The windsinger fixed his orbs on her face and slowly shook his head. “Even the winds of mist cannot bring man back from the dead.” He glanced up at Rhayn, who was staring at the boy with an expression of disbelief and horror. “ ’You have gone too far,” he said reproachfully.

“I didn’t mean to kill him, but we couldn’t let him return to camp and tell on us,” Rhayn whispered. She ripped her eyes from the youth’s face and studied the area. There were no onlookers, for wise pedestrians in this part of the city made it a point not to interfere in others’ business. Nevertheless, the three companions were quite noticeable. In avoiding the area, the passersby had created a conspicuous circle of emptiness around the body.

“We’d better leave,” Rhayn said. “Sooner or later, a templar will come.”

Magnus nodded and laid the body down on the street. He gave Rhayn’s dagger back to her, then took the cask and started to leave.

“What about Gaefal?” Sadira asked, unable to believe Rhayn and the windsinger would leave the body lying in the street.

“We can’t take him back to camp,” Rhayn answered. With that, she turned to follow Magnus toward the center of the market.

Sadira stood over the body a while longer, wondering what courtesies Sun Runners normally showed their dead. Finally, she decided that, given what she knew of elves so far, it might well be customary to let them lie where they fell.
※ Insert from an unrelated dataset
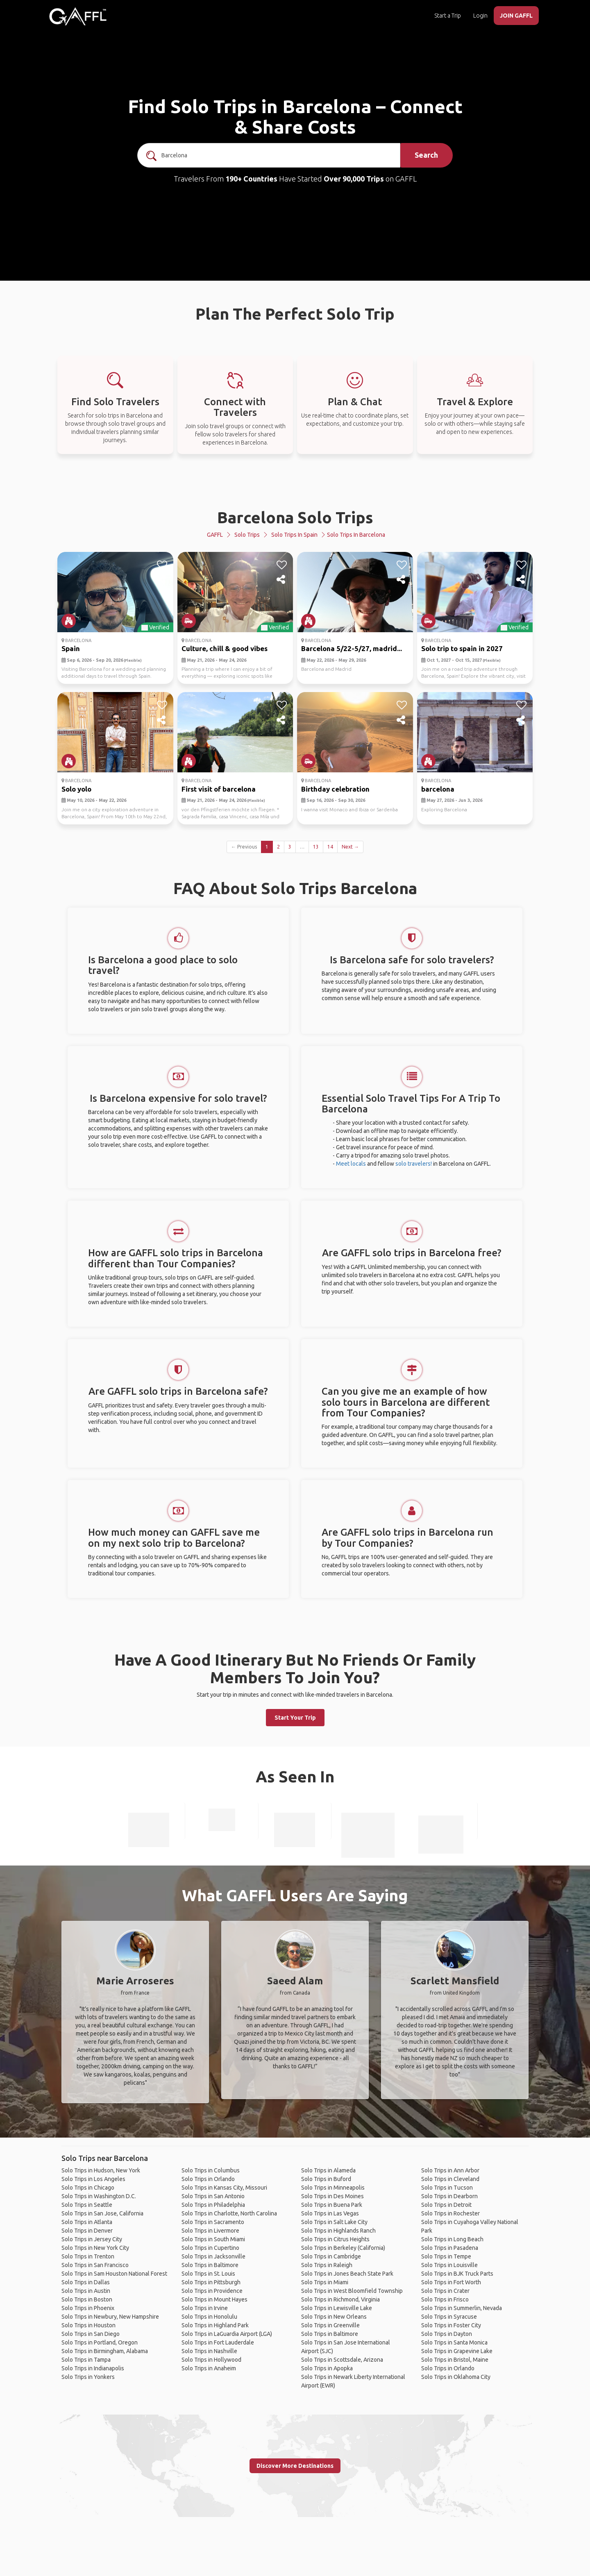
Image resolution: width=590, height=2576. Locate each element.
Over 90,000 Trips (354, 179)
She turned and went after her two companions.

When she caught up, Sadira said, “Rhayn, I want no part of helping you become chief if it means murdering innocent people.”
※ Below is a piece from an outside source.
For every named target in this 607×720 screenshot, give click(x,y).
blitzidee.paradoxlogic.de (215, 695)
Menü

Rhayn stopped and spun on the sorceress. “What does a defiler care about one elf’s death?”

Hoping her eyes did not show how much Rhayn’s question had hurt, Sadira retorted, “I may be a defiler, but I have never killed one of my own.”

Rhayn grabbed Sadira by the arm. “You are not a Sun Runner,” she hissed. “It doesn’t matter to you whether one of us dies or we all do. You’ll take the wine to my father.”

“Don’t be so sure,” Sadira countered.

“Would you really want the Veiled Alliance to discover that the legendary Sadira of Tyr is a defiler?” Rhayn asked, releasing the sorceress’s arm. “And to believe that she would betray them to the king of Nibenay?”

“It would be a simple thing for me to kill you,” Sadira warned. “I should probably do that anyway, considering what you are saying.”

“And would that not make you a murderer, too?” Rhayn asked. The elf studied Sadira for several moments, then gave her a conciliatory smile. “Let us do what we must and be done with each other,” she said. “There is no reason for empty threats.”

“My threat is not empty,” Sadira said. “I’ll help you with Faenaeyon, but only so long as it suits me to stay with the Sun Runners-and provided there are no more murders.”

“Then we are agreed,” Rhayn said. “As long as we both do what we have promised, neither of us need worry about the threats of the other.”

TEN

SWEET WINE

Sadira rolled the cask toward the dark archway, followed closely by Magnus and Rhayn. They were entering the moldering tower where the Sun Runners had made camp. The building’s ancient foundations had settled badly, and it seemed to the sorceress that the derelict structure remained upright only because it stood propped against the walls in one corner of the Elven Market.